Hemorrhoid surgery is generally safe, but complications do occur at predictable rates. Urinary retention is the most common issue after any anorectal surgery, affecting roughly 15% of patients. It’s temporary and usually resolves within a day or two, sometimes requiring a catheter. Clinically significant bleeding happens in about 2% of excisional cases and up to 9.6% of stapled cases. Abscess formation occurs in about 1% of patients.

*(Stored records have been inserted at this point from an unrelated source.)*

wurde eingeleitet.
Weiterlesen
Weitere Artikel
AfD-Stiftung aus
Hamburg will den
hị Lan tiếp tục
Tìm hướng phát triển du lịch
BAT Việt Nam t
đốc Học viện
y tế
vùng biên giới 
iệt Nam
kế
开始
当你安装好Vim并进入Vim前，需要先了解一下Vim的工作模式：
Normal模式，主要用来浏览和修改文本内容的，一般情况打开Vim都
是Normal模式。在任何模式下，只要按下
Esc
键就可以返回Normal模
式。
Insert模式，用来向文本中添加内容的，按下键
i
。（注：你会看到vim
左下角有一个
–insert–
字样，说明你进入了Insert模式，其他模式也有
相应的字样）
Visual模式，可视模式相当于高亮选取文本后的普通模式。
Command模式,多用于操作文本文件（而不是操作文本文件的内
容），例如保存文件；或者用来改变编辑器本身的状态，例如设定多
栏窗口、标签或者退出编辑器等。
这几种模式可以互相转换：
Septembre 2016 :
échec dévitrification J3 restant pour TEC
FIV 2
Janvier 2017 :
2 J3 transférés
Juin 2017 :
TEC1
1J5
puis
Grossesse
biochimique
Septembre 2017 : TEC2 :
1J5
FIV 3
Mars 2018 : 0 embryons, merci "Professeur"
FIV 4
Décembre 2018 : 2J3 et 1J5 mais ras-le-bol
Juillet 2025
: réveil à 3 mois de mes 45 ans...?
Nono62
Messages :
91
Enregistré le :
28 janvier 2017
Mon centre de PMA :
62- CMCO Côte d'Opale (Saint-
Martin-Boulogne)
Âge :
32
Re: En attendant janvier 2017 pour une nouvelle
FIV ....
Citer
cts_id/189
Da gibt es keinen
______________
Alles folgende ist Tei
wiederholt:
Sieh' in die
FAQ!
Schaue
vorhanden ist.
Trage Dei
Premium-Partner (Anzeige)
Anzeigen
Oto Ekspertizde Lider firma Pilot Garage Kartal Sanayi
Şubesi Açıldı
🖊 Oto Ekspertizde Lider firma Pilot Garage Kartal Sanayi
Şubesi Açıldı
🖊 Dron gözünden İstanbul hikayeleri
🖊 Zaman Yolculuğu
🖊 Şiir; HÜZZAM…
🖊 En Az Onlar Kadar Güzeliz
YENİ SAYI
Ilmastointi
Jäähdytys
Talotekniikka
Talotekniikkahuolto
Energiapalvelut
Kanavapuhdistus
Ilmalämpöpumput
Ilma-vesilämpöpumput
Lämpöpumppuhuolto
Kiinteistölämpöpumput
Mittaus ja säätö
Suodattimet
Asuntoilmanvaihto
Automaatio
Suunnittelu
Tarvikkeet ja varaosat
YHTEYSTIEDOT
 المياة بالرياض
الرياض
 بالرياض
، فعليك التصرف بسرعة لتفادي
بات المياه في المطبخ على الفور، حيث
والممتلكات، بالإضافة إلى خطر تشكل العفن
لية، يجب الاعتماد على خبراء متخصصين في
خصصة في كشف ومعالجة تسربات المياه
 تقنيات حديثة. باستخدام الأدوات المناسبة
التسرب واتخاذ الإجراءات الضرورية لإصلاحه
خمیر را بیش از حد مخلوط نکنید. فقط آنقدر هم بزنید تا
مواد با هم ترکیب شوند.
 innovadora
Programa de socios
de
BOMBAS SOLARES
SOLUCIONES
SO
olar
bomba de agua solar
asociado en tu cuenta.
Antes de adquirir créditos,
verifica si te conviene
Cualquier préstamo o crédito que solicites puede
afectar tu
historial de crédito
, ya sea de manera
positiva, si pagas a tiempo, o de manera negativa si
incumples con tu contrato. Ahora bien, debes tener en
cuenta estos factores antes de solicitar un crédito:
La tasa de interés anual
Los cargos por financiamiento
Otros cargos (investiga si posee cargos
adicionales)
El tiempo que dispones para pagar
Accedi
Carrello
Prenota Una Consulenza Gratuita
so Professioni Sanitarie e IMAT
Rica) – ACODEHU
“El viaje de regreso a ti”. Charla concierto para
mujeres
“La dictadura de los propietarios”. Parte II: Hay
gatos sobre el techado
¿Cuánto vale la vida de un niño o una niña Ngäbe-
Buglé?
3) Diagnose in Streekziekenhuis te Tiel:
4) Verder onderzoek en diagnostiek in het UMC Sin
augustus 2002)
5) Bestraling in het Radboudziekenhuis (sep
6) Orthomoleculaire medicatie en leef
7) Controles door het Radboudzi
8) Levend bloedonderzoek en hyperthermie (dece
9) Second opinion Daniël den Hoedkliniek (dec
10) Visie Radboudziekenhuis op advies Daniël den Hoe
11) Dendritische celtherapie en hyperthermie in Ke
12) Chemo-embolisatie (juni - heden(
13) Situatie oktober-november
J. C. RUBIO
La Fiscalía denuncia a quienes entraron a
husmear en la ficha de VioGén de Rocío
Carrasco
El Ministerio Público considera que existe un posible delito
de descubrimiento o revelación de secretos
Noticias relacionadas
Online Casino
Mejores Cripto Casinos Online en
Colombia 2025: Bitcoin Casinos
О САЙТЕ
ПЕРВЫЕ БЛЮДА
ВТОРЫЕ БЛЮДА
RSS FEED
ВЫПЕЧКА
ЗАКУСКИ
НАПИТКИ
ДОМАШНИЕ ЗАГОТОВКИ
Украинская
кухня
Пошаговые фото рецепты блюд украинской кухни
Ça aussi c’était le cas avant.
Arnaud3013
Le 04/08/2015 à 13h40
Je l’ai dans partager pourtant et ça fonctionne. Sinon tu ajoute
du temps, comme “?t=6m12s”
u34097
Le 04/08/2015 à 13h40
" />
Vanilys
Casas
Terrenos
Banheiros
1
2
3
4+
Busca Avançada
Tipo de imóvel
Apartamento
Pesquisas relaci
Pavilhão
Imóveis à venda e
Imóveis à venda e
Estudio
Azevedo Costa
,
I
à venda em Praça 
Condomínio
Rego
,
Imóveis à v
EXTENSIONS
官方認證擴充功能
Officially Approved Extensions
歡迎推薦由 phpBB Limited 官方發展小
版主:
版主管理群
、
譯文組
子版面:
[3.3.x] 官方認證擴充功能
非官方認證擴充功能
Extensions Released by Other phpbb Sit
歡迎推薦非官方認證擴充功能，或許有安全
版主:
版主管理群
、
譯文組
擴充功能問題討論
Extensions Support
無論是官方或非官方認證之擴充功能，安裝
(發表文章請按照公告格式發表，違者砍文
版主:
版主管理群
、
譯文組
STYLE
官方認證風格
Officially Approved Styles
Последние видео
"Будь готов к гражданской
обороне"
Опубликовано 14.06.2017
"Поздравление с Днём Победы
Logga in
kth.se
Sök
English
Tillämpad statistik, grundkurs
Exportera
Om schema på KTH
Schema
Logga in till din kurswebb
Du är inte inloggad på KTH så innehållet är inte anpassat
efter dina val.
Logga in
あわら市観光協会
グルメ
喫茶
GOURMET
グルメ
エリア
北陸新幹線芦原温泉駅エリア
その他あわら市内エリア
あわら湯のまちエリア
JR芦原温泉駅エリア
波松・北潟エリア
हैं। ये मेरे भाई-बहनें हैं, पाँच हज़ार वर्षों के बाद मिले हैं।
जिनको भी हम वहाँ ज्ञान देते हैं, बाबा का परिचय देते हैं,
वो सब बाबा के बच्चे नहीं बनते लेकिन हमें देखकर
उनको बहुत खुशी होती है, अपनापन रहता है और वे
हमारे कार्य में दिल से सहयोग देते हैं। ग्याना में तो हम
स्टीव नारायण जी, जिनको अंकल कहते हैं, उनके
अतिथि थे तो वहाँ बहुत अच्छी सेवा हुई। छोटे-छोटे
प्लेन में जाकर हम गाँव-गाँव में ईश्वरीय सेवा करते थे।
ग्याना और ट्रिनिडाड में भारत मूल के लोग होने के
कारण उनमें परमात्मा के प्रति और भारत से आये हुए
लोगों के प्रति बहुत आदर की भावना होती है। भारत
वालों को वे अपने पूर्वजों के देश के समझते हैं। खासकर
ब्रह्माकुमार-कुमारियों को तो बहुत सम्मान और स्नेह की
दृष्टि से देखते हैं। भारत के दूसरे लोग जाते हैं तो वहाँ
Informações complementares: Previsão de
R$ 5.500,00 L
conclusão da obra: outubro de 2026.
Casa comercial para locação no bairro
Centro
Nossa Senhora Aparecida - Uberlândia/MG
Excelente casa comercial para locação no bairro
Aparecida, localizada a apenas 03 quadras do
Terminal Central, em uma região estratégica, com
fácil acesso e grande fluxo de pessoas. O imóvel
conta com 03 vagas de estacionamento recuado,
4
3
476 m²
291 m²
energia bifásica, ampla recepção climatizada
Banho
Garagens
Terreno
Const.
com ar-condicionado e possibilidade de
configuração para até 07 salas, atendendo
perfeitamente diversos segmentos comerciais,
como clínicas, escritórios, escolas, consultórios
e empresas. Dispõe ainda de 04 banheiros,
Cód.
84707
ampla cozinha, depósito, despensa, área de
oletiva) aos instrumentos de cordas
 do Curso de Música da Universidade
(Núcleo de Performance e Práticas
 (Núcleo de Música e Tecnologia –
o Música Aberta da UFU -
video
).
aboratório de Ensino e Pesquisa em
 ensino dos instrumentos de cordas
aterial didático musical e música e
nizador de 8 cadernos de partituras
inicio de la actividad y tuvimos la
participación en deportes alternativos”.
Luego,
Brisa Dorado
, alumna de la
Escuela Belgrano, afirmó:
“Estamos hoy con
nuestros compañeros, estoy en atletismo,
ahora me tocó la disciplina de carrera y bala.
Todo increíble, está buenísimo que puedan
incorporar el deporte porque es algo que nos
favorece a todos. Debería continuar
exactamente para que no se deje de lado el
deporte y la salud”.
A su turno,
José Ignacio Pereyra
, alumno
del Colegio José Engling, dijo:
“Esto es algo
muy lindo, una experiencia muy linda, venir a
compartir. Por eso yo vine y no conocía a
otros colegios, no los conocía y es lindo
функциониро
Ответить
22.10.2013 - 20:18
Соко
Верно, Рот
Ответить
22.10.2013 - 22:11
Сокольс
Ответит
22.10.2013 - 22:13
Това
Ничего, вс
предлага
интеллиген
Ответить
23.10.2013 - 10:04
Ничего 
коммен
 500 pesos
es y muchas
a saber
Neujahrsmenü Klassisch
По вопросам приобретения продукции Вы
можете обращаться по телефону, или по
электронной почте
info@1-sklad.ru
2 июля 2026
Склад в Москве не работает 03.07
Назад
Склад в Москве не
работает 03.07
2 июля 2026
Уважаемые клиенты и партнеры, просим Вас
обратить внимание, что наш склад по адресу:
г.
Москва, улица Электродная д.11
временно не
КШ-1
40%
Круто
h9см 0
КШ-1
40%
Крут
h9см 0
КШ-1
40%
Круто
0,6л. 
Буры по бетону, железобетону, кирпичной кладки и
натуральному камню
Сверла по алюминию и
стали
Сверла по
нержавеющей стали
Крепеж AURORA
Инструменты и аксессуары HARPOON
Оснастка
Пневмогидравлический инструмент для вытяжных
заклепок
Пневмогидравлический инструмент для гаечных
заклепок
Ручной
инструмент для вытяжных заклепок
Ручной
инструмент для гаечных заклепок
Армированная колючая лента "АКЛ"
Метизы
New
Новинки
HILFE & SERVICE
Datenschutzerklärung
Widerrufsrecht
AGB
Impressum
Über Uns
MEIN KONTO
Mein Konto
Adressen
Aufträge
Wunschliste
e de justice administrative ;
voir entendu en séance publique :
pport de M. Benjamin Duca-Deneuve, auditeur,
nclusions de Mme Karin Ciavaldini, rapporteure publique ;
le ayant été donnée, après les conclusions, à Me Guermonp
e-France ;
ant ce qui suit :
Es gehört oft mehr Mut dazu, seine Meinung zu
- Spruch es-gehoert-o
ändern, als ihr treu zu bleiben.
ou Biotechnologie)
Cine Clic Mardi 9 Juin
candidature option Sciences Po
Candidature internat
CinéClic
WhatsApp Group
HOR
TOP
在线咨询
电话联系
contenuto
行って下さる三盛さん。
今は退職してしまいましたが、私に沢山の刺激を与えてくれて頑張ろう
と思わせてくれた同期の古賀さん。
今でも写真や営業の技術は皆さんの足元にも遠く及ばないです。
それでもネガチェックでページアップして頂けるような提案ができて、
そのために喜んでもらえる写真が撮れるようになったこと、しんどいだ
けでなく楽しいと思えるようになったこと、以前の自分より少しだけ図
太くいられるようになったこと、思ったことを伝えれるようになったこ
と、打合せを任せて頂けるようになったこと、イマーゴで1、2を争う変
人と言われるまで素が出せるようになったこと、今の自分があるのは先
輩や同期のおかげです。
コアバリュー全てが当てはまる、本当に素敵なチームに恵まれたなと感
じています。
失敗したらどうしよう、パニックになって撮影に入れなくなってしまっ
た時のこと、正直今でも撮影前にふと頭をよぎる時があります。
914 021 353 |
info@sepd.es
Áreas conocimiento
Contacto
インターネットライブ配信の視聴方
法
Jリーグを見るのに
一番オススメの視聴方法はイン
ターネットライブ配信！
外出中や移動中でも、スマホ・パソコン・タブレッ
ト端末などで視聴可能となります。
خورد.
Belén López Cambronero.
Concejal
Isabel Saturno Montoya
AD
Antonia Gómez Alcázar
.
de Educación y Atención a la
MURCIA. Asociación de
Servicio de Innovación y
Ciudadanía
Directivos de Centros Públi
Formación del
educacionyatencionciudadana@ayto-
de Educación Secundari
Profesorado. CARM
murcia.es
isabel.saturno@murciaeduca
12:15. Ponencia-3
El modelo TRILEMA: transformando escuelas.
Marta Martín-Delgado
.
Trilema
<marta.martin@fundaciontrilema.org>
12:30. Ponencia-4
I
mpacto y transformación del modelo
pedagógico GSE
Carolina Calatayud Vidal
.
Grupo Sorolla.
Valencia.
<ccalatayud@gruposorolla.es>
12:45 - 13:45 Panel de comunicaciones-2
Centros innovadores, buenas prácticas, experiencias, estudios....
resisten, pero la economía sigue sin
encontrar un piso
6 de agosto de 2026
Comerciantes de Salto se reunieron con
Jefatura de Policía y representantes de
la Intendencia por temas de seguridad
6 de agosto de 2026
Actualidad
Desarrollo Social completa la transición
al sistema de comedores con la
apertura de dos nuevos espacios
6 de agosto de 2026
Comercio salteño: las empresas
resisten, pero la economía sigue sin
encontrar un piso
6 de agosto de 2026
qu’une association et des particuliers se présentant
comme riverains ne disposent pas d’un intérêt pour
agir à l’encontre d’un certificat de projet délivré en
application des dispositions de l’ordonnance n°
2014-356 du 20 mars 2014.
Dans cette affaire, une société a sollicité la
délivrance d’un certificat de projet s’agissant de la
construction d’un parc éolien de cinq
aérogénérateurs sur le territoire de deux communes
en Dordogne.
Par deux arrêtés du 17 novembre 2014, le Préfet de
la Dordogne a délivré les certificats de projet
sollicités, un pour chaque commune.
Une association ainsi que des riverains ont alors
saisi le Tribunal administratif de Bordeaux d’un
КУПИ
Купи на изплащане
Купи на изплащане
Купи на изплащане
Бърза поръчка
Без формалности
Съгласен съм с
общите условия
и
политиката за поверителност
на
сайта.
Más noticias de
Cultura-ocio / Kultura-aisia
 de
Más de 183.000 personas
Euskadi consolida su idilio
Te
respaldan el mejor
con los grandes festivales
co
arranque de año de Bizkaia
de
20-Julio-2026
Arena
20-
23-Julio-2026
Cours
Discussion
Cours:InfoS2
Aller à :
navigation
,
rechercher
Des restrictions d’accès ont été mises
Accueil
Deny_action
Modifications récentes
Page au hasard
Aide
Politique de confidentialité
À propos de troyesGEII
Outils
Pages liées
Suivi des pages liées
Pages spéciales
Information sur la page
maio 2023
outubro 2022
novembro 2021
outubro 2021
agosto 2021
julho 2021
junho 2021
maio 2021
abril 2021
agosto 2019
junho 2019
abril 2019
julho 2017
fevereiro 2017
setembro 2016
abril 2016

The complication that concerns people most is anal narrowing (stenosis), which develops in 1% to 7.5% of cases. This happens when scar tissue tightens the anal canal, making bowel movements difficult. It’s more common when large amounts of tissue are removed and can usually be managed with dilation, though severe cases occasionally need a corrective procedure.

Preparing for Hemorrhoid Surgery

Preoperative preparation is straightforward compared to many other surgeries. A phosphate enema to clear the lower rectum is commonly used a few hours before the procedure, but extensive bowel preparation (the kind you’d drink before a colonoscopy) is not necessary. Current evidence shows that eating a regular diet through the day before surgery is safe, and some surgeons encourage it since you’ll want soft, easy-to-pass stools during early recovery. You’ll typically need to stop eating and drinking at midnight or several hours before your scheduled procedure time, depending on your anesthesia team’s protocol.